Facebook debuts a new way to recover a locked account
OAKLAND—Facebook security engineer Brad Hill knows what it’s like to get locked out of one of your dozens of online accounts. He’s received that email that asks him to click on a link to reset his password. And he knows that fake account recovery emails are used to attack unsuspecting consumers.
Hill’s response to that type of phishing message is called Delegated Recovery.
“It’s a problem I’ve been thinking about for a really long time,” he says—at least five years, long before he started working for the social-networking behemoth. Emailed phishing attacks are a serious problem, having shot up 250 percent from October 2015 to March 2016, according to an Anti-Phishing Working Group study.
Delegated Recovery, which Facebook debuted on Monday in conjunction with online software repository GitHub at the annual Engima Conference here, creates a new way to link accounts so that you can use a major online service provider such as Facebook to regain access to a locked account at a smaller service such as GitHub.
“We do that in a way that Facebook never learns who I am at GitHub, and GitHub never learns who I am at Facebook.

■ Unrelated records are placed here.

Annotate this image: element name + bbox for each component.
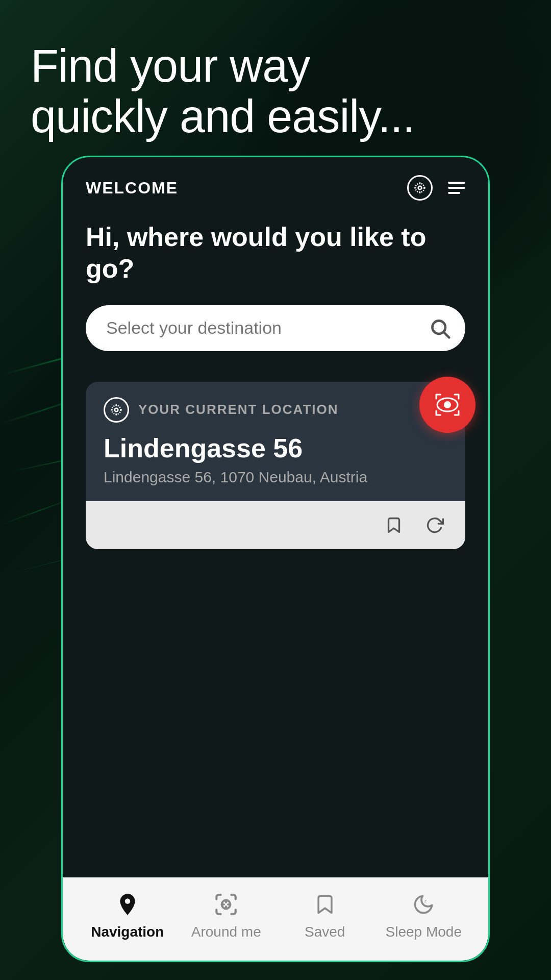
navigation-label: Navigation (91, 924, 164, 940)
hero-title: Find your way quickly and easily... (31, 41, 541, 142)
location-card: YOUR CURRENT LOCATION Lindengasse 56 Lin… (86, 382, 465, 549)
destination-search-input[interactable] (86, 305, 465, 351)
search-container (86, 305, 465, 351)
nav-item-sleep-mode[interactable]: z Sleep Mode (385, 890, 462, 940)
phone-frame: WELCOME Hi, where (61, 156, 490, 962)
nav-item-saved[interactable]: Saved (287, 890, 363, 940)
sleep-mode-icon: z (409, 890, 438, 919)
location-pin-icon (104, 397, 129, 423)
svg-point-9 (444, 401, 451, 408)
saved-label: Saved (305, 924, 345, 940)
around-me-icon (212, 890, 240, 919)
navigation-icon (113, 890, 142, 919)
current-location-text: YOUR CURRENT LOCATION (138, 402, 339, 418)
svg-line-7 (444, 332, 449, 337)
nav-item-around-me[interactable]: Around me (188, 890, 264, 940)
greeting-text: Hi, where would you like to go? (86, 221, 465, 285)
location-name: Lindengasse 56 (104, 433, 447, 463)
saved-icon (311, 890, 339, 919)
sleep-mode-label: Sleep Mode (386, 924, 462, 940)
menu-icon-button[interactable] (448, 182, 465, 194)
bookmark-button[interactable] (381, 512, 407, 538)
hero-section: Find your way quickly and easily... (20, 31, 551, 152)
phone-main-content: Hi, where would you like to go? (63, 211, 488, 877)
svg-point-10 (115, 408, 118, 412)
search-button[interactable] (424, 313, 455, 344)
current-location-label-row: YOUR CURRENT LOCATION (104, 397, 447, 423)
around-me-label: Around me (191, 924, 261, 940)
svg-text:z: z (424, 898, 427, 903)
svg-point-0 (418, 186, 422, 190)
gps-icon-button[interactable] (407, 175, 433, 201)
nav-item-navigation[interactable]: Navigation (89, 890, 166, 940)
svg-point-11 (112, 405, 120, 414)
location-card-bottom (86, 501, 465, 549)
location-address: Lindengasse 56, 1070 Neubau, Austria (104, 469, 447, 486)
location-card-top: YOUR CURRENT LOCATION Lindengasse 56 Lin… (86, 382, 465, 501)
phone-topbar: WELCOME (63, 157, 488, 211)
topbar-icons (407, 175, 465, 201)
location-card-wrapper: YOUR CURRENT LOCATION Lindengasse 56 Lin… (86, 382, 465, 549)
refresh-button[interactable] (422, 512, 447, 538)
ar-scan-button[interactable] (419, 377, 475, 433)
welcome-label: WELCOME (86, 179, 178, 198)
bottom-navigation: Navigation Around me (63, 877, 488, 961)
svg-point-1 (415, 183, 424, 192)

It’s really designed to be privacy-friendly,” he says. “That means we’re not limited to email as your identifier.”
Delegated Recovery has the potential to change how people get back into accounts that have been locked for security reasons, such as typing in the wrong password too many times. It takes an account that is already presumed to be trustworthy—Facebook is already used by millions as the de facto account username and password for non-Facebook accounts—and uses it to unlock one of your non-Facebook online services.
The feature saves a piece of computer code to your Facebook account that identifies your GitHub account as belonging to you, but it’s encrypted so that Facebook can’t read it. Personal information isn’t shared from this token to GitHub, either, preserving user anonymity.
When you initiate an account log-in recovery, Facebook sends the token over an encrypted connection to GitHub to unlock your account. It doesn’t require receiving text messages that have log-in codes, answering secret questions, or clicking on easily faked emailed links.
With Delegated Recovery, losing your phone is no longer a barrier to unlocking a locked small account, “even a year later,” Hill says. And at some point, Hill plans “to offer the ability for people to use other accounts, such as a GitHub account, to help you recover your access to Facebook,” he wrote in a Facebook blog post.
Neil Matatall, a security engineer at GitHub who led the team that integrated Delegated Recovery starting last September, says that while it took some effort to get the new technology to work right, it should get easier as more companies use it.
Delegated Recovery “requires a small amount of expertise or experience,” he says, adding that eventually, “we want it to be a drop-in solution for almost anyone.”
The project is open-source so that anybody can see and work on its code, Matatall and Hill say. It also allows others in the security community to vet the encryption used to protect user privacy, and it encourages adoption by other companies. Specifically, Matatall says, he’d like to see Google support Delegated Recovery for GitHub (and others).
“As long as we get the big players in the industry to adopt this, it’ll help push it forward,” he says.